It's not like they needed 28 people, assigned 28 feds to work on the project and then hired 28 contractors so the feds didn't have to do anything, but that appears to be what you are implying.

Like most large organizations, the government has tons of different projects going on at the same time. When they take on a new project, sometimes they use actual federal employees, sometimes they use contractors with federal oversight. Sometimes they use a mix of both feds and contractors. It usually depends on what kind of funding they can get approved. They do not often hire more people than they need for a particular project, because right now it's pretty hard to get money for anything, and most politicians remain grossly uninformed about the significance of anything having to do with computers.

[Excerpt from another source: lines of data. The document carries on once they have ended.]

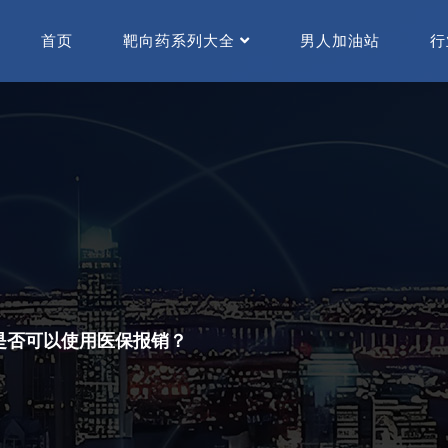
首页
靶向药系列大全
男人加油站
行
se)是否可以使用医保报销？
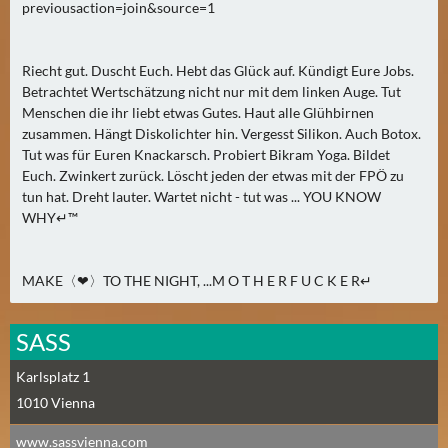
previousaction=join&source=1
N
Ä
C
Riecht gut. Duscht Euch. Hebt das Glück auf. Kündigt Eure Jobs.
H
Betrachtet Wertschätzung nicht nur mit dem linken Auge. Tut
S
Menschen die ihr liebt etwas Gutes. Haut alle Glühbirnen
T
zusammen. Hängt Diskolichter hin. Vergesst Silikon. Auch Botox.
E
Tut was für Euren Knackarsch. Probiert Bikram Yoga. Bildet
Euch. Zwinkert zurück. Löscht jeden der etwas mit der FPÖ zu
R
tun hat. Dreht lauter. Wartet nicht - tut was ... YOU KNOW
S
WHY↵™
A
M
S
MAKE〈❤〉TO THE NIGHT, ...M O T H E R F U C K E R↵
T
A
SASS
G
(
Karlsplatz 1
0
1010
Vienna
)
www.sassvienna.com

It's a fact that an enormous amount of taxpayers' money that gets wasted each year, but pen testing vital SCADA systems across the U.S. doesn't seem like a waste of time to me. I know that the article mentioned nessus, netcat, and nmap, but the tools that are used in the security world don't matter nearly as much as the people who are using them. Also, do you think that the NSA is really going to tell you every single piece of software that they are using for penetration testing? They were merely giving examples.

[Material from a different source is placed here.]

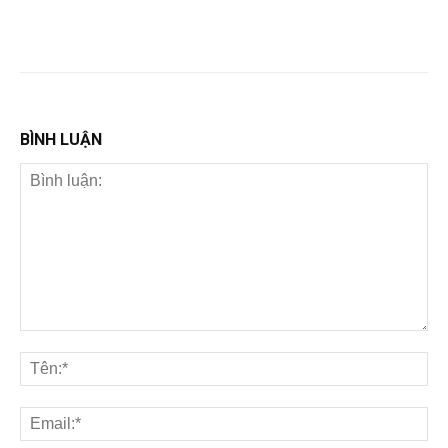
BÌNH LUẬN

For $91 million they can hire up to 28 engineers?

The program as described in the article is something I can get behind. This is the first time I've said that about a federal program in as long as I can remember. But $91 million? Really?

Two thoughts come to mind. First, even when they get it right, they get it wrong. Second, I wonder how many other, non-disclosed, activities are being funded with that money.

However wasteful it's still a pleasant change from warrantless wiretapping and other NSA malfeasance.